By Andrew Cohen
We should all be so lucky to age as well as Romeo and Juliet. At 425 years young, the iconic play continues to inspire and dazzle, arouse and enrage, scintillate and surprise.
On Saturday March 5 at 1 p.m., William Shakespeare’s timeless classic takes center stage again — this time in a unique amalgamation of theatrical presentation and mock trial — at Freight & Salvage in downtown Berkeley. Tickets are available on the Freight & Salvage website for Romeo, Juliet, and the Case of Friar Laurence. The event will also be streamed on Zoom and Facebook.
Actors from UC Irvine’s New Swan Shakespeare Company will play Romeo, Juliet, and the friar. Berkeley Law Dean Erwin Chemerinsky will serve as the prosecutor and Stanford Law Professor Bernadette Meyler will defend the friar, with retired U.S. District Court Judge Andrew Guilford presiding over the proceedings.
The friar is charged with two crimes: involuntary manslaughter and child endangerment. The audience, serving as the jury, will vote guilty or not guilty on each.
In 2019 and 2020, Chemerinsky played similar roles arguing against UC Irvine Law Dean L. Song Richardson in The Shylock Appeal — a comparable performance based on Shakespeare’s The Merchant of Venice — once in Irvine and once in Berkeley. See the 2020 production here.
Chemerinsky has also participated in productions based on Hamlet (2018 in Irvine) and Julius Caesar (last year on Zoom).
“The Shakespeare plays pose enduring, important questions about the law,” he says. “The trials provide an entertaining way to explore these timeless issues.”
Before the event, Chemerinsky and Meyler will decide what audience members will be asked to deliberate — second-degree murder, manslaughter, or another charge — and what count or counts they will vote on.
A full plate
Members of rival families who want to marry without the knowledge of their parents, Romeo and Juliet are advised by a trusted mentor — Friar Laurence — to follow a course of action involving controlled substances, feigned death, covert travel, and forced entry into a family crypt.
Is the plan he devises simply derailed by accident and chance, or has he concocted a recipe for disaster that renders him culpable for their demise? New Swan Shakespeare Center actors Andrew Borba (Friar Laurence), Crystal Kim (Juliet), and Kieran Barry (Romeo) bring the facts to life through dramatic portrayals.
New Swan Co-Directors Eli Simon and Julia Lupton, who will host the event, have seen the concept for these original Shakespeare productions — and their execution — resonate with all types of audience members.
“People love these trials because we bring together the drama of a legal proceeding with the drama of Shakespeare,” Lupton says. “The lawyers do not rehearse together, so the event has a real spontaneity to it. The audience gets to vote on the verdict, which adds another element of surprise.

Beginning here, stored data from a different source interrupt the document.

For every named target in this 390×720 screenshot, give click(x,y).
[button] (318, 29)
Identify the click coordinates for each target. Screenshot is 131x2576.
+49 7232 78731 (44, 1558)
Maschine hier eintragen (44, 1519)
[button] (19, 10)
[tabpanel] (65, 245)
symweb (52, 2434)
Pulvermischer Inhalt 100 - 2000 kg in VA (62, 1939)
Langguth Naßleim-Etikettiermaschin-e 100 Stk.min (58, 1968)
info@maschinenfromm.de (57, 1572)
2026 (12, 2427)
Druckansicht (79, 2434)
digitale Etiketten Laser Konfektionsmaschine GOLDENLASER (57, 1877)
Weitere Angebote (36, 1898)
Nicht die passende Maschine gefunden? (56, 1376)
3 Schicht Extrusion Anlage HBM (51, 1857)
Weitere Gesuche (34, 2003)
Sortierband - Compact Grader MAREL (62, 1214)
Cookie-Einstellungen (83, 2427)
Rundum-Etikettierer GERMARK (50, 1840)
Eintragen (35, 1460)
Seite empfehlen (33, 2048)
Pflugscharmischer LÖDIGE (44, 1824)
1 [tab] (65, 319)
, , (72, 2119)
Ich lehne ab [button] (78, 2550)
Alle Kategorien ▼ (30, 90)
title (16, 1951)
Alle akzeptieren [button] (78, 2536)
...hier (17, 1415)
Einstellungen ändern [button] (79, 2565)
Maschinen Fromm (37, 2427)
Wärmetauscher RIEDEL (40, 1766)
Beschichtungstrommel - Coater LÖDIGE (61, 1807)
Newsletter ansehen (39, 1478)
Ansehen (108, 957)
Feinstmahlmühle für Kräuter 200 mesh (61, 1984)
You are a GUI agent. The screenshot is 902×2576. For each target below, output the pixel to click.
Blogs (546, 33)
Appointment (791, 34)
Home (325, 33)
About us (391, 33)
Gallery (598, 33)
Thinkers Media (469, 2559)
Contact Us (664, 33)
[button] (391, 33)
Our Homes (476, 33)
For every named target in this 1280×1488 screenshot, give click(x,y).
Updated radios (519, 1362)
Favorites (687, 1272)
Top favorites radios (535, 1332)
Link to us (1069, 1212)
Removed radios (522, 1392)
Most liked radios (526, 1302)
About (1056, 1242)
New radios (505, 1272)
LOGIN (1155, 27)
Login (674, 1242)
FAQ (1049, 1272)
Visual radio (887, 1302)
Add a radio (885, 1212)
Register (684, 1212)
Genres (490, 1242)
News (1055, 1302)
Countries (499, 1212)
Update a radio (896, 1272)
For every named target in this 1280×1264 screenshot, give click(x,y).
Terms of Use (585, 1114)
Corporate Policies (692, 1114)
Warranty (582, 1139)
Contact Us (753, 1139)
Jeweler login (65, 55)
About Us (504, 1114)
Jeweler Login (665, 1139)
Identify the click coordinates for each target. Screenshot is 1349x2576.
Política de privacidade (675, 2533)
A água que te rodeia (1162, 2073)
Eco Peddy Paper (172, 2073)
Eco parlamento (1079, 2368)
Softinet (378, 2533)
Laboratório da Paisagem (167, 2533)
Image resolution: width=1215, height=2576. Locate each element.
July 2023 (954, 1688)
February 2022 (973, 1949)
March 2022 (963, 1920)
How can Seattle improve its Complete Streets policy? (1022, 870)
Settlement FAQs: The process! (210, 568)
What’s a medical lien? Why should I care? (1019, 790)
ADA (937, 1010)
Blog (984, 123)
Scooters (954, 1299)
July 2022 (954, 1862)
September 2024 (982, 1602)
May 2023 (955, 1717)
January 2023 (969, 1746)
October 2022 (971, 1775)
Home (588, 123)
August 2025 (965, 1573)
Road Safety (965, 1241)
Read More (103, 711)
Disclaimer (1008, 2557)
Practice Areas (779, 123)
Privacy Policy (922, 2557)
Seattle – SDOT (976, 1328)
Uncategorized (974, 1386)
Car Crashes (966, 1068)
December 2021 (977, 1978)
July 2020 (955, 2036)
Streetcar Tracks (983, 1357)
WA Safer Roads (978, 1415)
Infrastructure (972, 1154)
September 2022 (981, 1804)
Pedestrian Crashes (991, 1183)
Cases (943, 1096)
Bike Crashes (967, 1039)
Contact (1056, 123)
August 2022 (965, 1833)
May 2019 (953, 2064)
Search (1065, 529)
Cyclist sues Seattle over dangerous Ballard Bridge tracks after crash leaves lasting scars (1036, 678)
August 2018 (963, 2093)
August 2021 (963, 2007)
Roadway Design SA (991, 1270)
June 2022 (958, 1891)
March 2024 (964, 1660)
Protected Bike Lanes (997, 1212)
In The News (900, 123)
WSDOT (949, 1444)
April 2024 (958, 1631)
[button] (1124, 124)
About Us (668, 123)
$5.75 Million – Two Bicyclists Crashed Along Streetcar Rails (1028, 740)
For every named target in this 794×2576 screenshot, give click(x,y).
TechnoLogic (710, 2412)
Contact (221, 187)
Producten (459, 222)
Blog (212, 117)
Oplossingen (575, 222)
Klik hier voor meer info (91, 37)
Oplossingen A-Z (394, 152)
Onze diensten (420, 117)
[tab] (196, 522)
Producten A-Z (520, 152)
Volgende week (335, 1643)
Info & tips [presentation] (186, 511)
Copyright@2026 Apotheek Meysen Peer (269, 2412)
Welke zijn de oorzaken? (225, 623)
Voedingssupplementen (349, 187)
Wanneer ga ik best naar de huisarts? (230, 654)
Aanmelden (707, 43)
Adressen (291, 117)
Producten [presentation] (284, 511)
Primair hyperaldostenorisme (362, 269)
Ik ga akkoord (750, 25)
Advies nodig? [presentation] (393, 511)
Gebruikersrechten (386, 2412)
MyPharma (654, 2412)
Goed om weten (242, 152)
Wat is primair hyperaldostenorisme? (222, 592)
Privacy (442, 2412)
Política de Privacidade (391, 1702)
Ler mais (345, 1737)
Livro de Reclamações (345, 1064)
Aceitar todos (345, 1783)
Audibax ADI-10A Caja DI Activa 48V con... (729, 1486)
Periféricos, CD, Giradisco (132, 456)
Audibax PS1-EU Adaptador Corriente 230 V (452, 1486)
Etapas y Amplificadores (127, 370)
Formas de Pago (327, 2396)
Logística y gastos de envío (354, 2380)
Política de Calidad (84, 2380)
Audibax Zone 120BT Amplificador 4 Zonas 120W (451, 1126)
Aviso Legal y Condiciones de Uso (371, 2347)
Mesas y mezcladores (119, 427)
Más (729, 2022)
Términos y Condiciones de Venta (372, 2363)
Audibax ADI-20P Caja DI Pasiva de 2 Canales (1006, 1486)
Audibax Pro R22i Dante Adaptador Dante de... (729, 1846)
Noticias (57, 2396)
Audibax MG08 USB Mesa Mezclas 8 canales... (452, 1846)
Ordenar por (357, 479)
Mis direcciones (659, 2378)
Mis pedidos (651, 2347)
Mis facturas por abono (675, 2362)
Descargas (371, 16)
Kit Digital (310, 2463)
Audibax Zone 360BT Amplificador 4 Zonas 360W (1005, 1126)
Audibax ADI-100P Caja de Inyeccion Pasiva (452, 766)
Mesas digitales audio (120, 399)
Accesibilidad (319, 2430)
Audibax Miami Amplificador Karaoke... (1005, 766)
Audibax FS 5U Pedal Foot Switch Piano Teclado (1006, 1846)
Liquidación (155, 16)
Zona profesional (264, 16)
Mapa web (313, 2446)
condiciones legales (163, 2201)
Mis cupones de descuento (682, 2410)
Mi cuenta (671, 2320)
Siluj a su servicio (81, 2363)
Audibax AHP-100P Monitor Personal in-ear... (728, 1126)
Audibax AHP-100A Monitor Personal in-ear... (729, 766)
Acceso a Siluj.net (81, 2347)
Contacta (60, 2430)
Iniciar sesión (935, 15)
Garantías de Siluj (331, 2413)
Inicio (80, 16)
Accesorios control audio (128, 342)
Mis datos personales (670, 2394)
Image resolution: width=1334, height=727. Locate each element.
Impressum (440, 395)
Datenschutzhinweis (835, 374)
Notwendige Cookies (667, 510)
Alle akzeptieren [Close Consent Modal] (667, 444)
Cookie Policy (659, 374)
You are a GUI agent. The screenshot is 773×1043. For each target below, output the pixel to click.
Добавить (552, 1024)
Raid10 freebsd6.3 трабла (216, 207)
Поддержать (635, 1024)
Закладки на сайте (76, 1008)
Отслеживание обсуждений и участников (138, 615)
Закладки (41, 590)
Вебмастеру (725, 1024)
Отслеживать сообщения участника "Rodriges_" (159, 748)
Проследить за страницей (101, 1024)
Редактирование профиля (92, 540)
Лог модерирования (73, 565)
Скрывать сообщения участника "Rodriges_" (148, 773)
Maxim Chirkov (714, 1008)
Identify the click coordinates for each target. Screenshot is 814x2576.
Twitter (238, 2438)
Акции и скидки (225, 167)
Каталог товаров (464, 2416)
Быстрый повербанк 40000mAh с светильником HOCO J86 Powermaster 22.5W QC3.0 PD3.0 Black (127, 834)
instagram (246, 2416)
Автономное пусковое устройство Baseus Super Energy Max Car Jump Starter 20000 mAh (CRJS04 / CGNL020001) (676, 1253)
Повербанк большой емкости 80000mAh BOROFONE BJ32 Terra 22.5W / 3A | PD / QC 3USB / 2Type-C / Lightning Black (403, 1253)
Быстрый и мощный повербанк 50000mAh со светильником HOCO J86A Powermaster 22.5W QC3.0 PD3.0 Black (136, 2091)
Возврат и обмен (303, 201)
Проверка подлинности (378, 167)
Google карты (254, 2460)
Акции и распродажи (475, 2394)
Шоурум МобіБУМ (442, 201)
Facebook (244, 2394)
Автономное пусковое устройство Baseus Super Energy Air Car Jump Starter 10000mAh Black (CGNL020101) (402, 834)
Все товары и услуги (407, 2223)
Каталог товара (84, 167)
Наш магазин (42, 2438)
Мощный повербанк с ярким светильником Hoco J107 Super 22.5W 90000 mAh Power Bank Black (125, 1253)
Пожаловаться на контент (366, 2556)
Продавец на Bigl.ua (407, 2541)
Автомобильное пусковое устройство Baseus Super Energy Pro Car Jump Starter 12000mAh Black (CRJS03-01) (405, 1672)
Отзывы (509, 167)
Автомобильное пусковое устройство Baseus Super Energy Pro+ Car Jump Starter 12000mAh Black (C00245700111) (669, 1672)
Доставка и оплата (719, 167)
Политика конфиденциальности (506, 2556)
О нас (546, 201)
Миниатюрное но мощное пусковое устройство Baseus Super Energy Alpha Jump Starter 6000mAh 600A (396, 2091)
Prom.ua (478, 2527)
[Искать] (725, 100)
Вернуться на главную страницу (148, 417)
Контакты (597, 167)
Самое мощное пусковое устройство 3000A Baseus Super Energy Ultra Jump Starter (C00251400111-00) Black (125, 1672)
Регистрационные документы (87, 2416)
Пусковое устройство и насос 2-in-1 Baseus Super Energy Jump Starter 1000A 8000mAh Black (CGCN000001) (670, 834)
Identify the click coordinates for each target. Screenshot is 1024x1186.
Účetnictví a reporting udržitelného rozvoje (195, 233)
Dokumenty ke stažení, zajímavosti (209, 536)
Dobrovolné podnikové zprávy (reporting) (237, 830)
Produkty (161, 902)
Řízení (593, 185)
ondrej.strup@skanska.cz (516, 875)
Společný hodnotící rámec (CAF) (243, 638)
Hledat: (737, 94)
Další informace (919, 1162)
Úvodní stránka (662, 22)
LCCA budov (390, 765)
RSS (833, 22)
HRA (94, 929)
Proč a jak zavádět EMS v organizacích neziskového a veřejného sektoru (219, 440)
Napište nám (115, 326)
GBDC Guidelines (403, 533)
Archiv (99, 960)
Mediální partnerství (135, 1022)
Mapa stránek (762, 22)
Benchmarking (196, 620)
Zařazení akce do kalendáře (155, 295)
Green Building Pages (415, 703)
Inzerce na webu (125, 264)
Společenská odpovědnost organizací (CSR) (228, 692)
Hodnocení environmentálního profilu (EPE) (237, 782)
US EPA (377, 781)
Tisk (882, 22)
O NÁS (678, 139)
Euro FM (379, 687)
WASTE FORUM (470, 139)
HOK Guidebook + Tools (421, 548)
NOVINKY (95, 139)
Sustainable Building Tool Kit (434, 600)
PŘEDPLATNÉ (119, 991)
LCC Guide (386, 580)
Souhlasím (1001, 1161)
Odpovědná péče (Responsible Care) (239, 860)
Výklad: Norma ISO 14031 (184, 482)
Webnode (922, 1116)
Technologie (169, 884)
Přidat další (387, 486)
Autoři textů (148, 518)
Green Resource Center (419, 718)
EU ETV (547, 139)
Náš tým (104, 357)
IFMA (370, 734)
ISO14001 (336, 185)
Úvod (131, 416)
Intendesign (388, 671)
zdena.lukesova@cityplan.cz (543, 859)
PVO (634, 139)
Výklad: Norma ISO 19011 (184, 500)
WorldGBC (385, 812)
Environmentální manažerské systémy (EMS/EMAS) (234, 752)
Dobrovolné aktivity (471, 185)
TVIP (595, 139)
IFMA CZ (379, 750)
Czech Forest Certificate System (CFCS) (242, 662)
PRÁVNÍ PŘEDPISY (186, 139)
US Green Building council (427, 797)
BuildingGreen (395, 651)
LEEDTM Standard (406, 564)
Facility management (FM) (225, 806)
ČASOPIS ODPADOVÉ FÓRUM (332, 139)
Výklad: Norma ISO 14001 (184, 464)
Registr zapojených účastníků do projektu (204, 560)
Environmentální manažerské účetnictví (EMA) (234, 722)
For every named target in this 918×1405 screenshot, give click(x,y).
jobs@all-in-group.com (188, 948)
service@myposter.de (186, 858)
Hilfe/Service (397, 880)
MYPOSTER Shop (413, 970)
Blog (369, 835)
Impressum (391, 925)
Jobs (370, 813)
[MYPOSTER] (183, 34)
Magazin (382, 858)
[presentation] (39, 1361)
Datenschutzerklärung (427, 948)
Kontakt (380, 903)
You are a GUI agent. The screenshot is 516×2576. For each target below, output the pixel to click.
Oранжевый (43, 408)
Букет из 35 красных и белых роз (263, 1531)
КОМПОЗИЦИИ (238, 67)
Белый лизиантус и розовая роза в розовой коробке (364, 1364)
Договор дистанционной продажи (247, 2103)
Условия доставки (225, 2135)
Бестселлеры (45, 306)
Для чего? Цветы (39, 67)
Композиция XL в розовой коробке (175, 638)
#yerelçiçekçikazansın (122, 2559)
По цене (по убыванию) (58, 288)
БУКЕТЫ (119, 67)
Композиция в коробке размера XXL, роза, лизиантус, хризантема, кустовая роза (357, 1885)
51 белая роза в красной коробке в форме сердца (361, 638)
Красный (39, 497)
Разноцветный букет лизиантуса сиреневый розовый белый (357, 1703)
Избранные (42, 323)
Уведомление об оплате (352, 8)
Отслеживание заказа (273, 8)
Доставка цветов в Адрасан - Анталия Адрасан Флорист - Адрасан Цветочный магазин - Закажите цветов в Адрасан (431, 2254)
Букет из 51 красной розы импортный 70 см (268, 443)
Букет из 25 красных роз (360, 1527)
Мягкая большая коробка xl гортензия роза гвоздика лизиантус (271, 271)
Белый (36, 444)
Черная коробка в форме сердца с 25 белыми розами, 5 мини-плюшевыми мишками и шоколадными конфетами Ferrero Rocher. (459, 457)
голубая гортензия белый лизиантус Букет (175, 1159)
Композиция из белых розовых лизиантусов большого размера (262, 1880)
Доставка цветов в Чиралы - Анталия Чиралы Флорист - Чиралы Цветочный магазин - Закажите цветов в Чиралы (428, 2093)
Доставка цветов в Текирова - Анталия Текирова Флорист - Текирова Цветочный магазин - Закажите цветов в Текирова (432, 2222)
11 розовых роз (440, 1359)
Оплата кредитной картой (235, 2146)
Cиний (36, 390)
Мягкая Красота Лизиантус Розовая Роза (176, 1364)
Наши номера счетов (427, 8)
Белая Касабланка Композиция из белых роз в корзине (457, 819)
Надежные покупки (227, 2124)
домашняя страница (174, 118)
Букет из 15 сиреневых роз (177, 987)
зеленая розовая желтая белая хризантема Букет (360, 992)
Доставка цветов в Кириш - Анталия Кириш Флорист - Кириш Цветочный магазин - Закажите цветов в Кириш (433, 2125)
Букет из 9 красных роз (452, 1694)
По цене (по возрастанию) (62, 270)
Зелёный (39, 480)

The friar’s advice to the lovers continues to spark debate among actors, directors, and audiences. Is he a good guy or a bad guy? You get to weigh in.”
She notes that the hardest part about organizing the event was finding a weekend date that fit the busy schedules of both Chemerinsky and Meyler. As for selecting Romeo and Juliet for this year’s trial, the powerful connections to modern-day issues clearly stood out.
“It’s an exciting play that speaks to our times and raises important questions about the quandaries we face as a society,” Simon explains. “How do we reconcile the deep divides within our country? Are we able to protect our children against their enemies? Can we ingest substances that will cure the ills that plague us? Is it safe for children to trust adults with their lives? As you can see, the questions that haunt Juliet, Romeo, and this trial are as relevant today as they were when Shakespeare penned the masterpiece.”